The Freiberg Mining Field (Freiberger Revier or Freiberger Bergbaurevier) is an ore field which is located on an ore deposit of precious and non-ferrous metals roughly 35 x 40 kilometres in area in the lower Eastern Ore Mountains of Saxony, Germany. Mining has been carried out here since the last third of the 12th century. Parts of this region, along with other nearby sites in the Erzgebirge/Krušnohoří Mining Region were inscribed on the UNESCO World Heritage List in 2019 because of its testimony of continuous extraction for centuries and its status as the nexus for many technological developments in ore mining.

The mining region, in the broadest sense, is centred on Freiberg, but extends beyond that town's borough into the municipalities of Halsbrücke, Hilbersdorf, Bobritzsch, Weißenborn, Oberschöna and the boroughs of Brand-Erbisdorf and Großschirma. In a narrower sense the name refers to the area covered by the Freiburg and Halsbrück mining territories (Freiberger and Halsbrücker Grubenfelder). The Brand Mining Field (Brander Revier) immediately to the south comprises just the one mining territory, the Brander Grubenfeld.

The most important mineral deposits are the ores blue lead (galena), zincblende (sphalerite), fool's gold (pyrite), arsenical iron (arsenopyrite), argentiferous grey copper ore (freibergite), dark-red silver ores (Pyrargyrite), and silver glance.
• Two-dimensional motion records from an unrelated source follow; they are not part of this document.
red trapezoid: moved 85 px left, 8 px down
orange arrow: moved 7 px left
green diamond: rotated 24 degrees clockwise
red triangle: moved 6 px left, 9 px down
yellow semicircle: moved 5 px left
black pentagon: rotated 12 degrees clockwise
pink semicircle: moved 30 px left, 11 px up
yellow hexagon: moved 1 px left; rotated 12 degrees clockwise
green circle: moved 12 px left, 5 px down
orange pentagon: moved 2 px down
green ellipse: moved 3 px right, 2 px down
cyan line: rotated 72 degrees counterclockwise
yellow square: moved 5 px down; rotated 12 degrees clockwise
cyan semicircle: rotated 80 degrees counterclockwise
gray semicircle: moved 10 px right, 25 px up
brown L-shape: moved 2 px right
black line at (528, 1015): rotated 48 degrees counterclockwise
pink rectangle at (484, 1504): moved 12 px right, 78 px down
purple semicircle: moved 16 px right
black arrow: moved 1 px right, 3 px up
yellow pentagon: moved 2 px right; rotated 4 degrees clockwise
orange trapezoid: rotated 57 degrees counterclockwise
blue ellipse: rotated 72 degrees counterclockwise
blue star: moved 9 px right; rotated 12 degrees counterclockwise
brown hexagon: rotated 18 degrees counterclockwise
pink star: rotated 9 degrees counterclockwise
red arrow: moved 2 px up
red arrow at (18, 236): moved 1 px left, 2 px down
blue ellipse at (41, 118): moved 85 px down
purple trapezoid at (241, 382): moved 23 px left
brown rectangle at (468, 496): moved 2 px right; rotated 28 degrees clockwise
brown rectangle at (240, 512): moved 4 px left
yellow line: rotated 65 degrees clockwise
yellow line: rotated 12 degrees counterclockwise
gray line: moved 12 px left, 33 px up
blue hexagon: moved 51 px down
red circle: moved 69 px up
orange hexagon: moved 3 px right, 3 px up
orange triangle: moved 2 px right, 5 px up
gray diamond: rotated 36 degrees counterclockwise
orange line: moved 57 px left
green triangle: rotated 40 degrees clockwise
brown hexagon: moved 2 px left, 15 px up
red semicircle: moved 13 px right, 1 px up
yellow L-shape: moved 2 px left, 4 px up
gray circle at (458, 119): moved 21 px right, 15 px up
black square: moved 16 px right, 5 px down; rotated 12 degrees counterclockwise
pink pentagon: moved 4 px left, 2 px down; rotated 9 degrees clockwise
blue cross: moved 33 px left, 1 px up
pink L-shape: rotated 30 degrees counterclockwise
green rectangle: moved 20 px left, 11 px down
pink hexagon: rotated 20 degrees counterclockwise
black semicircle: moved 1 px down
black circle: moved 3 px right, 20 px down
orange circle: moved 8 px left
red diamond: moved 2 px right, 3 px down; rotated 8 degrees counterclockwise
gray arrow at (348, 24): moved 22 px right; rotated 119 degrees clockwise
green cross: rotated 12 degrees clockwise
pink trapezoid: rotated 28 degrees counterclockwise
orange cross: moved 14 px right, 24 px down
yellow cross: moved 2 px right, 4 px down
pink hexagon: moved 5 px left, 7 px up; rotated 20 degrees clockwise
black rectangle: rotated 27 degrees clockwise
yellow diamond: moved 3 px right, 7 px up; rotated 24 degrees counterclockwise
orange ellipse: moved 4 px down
The most important non-metallic materials are: quartz, calcareous spar (calcite), heavy spar (baryte) and fluorspar (fluorite).

Mining in the Freiberg area began here in the 12th century. This includes a steadily developed water supply system for the benefit of the mining industry, the Revierwasserlaufanstalt Freiberg. Within this mining region there were, historically, a large number of smelteries and, even today, there are still various active smelting works, for example in Muldenhütten.